Beef With Mange tout
|Fillet steak||8 Ounce, trimmed (225 Gram)|
|Dark soy sauce||1 1⁄2 Tablespoon|
|Dry sherry||1 1⁄2 Tablespoon|
|Groundnut oil/Vegetable oil||2 Tablespoon|
|Ginger root piece||2 Inch, peeled and chopped|
|Spring onions||6 , sliced diagonally|
|Carrot||1 Large, peeled and sliced diagonally|
|Red pepper||To Taste, deseeded and sliced|
|Stock||2 1⁄2 Fluid Ounce (65 Milliliter)|
|Canned water chestnuts||8 Ounce, drained (227 Gram)|
|Mange-tout||4 Ounce, trimmed (100 Gram)|
Cut the steak into thin strips, then place in a shallow dish.

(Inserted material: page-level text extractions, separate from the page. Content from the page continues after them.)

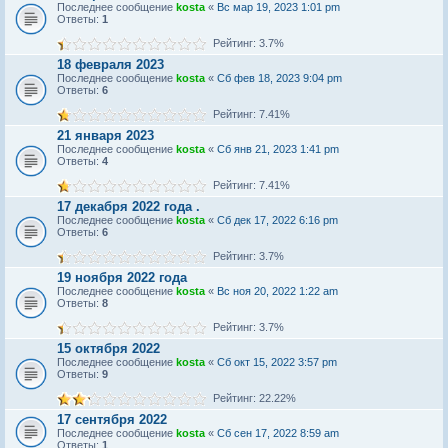
Последнее сообщение
kosta
«
Вс мар 19, 2023 1:01 pm
Ответы:
1
Рейтинг: 3.7%
18 февраля 2023
Последнее сообщение
kosta
«
Сб фев 18, 2023 9:04 pm
Ответы:
6
Рейтинг: 7.41%
21 января 2023
Последнее сообщение
kosta
«
Сб янв 21, 2023 1:41 pm
Ответы:
4
Рейтинг: 7.41%
17 декабря 2022 года .
Последнее сообщение
kosta
«
Сб дек 17, 2022 6:16 pm
Ответы:
6
Рейтинг: 3.7%
19 ноября 2022 года
Последнее сообщение
kosta
«
Вс ноя 20, 2022 1:22 am
Ответы:
8
Рейтинг: 3.7%
15 октября 2022
Последнее сообщение
kosta
«
Сб окт 15, 2022 3:57 pm
Ответы:
9
Рейтинг: 22.22%
17 сентября 2022
Последнее сообщение
kosta
«
Сб сен 17, 2022 8:59 am
Ответы:
1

Mix the cornflour with 1/2 tbsp soy sauce and 1/2 tbsp dry sherry, then pour over the beef, coating the meat thoroughly.
Cover, then leave to marinate for at least 30 mins.
Heat the oil in a wok or large pan, then fry the ginger for 3 mins.
Add the beef to the oil and stir-fry for 3 mins, or until completely sealed.
Using a slotted spoon, remove and reserve the meat.
Stir-fry the onions, carrot and pepper for 2 mins, then return the beef to the wok or pan and mix well.
Add the remaining soy sauce, dry sherry and the stock to the beef and vegetables and continue to stir-fry for a further 3-4 mins, or until the meat is cooked and tender.
Add the drained water chestnuts and mangetout, stir-fry for 2 mins, then serve straightaway.